Your instructions :: Work through the listing below, copying each line that carries the word "luôn".

Given material ::
*** Begin section ***

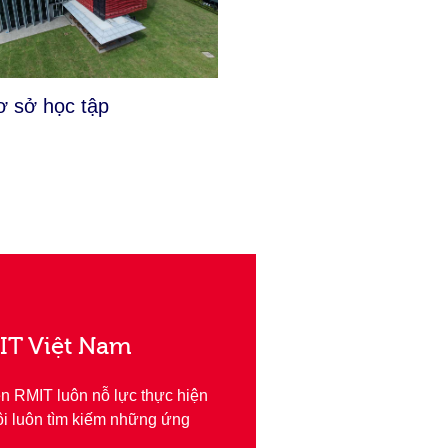
cơ sở học tập
MIT Việt Nam
ên RMIT luôn nỗ lực thực hiện
ôi luôn tìm kiếm những ứng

*** End section ***

Completed task ::
ên RMIT luôn nỗ lực thực hiện
ôi luôn tìm kiếm những ứng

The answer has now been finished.